**** MATERIAL FOR THE TASK ****

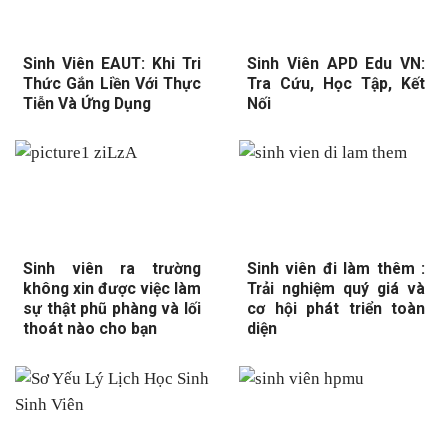
Sinh Viên EAUT: Khi Tri
Sinh Viên APD Edu VN:
Thức Gắn Liền Với Thực
Tra Cứu, Học Tập, Kết
Tiễn Và Ứng Dụng
Nối
Sinh viên ra trường
Sinh viên đi làm thêm :
không xin được việc làm
Trải nghiệm quý giá và
sự thật phũ phàng và lối
cơ hội phát triển toàn
thoát nào cho bạn
diện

****

TASK DESCRIPTION:
Take the line with "Sinh Viên APD" and all lines after it through the end of the records, and write them out exactly; include nothing else.

SOLUTION TO THE PROBLEM:
Sinh Viên APD Edu VN:
Thức Gắn Liền Với Thực
Tra Cứu, Học Tập, Kết
Tiễn Và Ứng Dụng
Nối
Sinh viên ra trường
Sinh viên đi làm thêm :
không xin được việc làm
Trải nghiệm quý giá và
sự thật phũ phàng và lối
cơ hội phát triển toàn
thoát nào cho bạn
diện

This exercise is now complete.